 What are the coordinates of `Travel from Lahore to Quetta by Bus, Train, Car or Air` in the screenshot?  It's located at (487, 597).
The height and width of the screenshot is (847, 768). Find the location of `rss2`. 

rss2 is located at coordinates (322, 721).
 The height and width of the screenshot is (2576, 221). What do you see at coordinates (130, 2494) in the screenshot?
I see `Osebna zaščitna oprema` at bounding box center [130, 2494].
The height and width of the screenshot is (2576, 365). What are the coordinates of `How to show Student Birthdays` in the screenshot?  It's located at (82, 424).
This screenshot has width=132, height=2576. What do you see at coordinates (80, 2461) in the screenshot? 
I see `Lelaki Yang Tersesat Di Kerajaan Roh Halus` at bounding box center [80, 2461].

Exercise → Using the records above, please repeat the line with "The height and width of the screenshot is (2576, 365)." and every line after it exactly, and give no other text.

Response →
The height and width of the screenshot is (2576, 365). What are the coordinates of `How to show Student Birthdays` in the screenshot?  It's located at (82, 424).
This screenshot has width=132, height=2576. What do you see at coordinates (80, 2461) in the screenshot? 
I see `Lelaki Yang Tersesat Di Kerajaan Roh Halus` at bounding box center [80, 2461].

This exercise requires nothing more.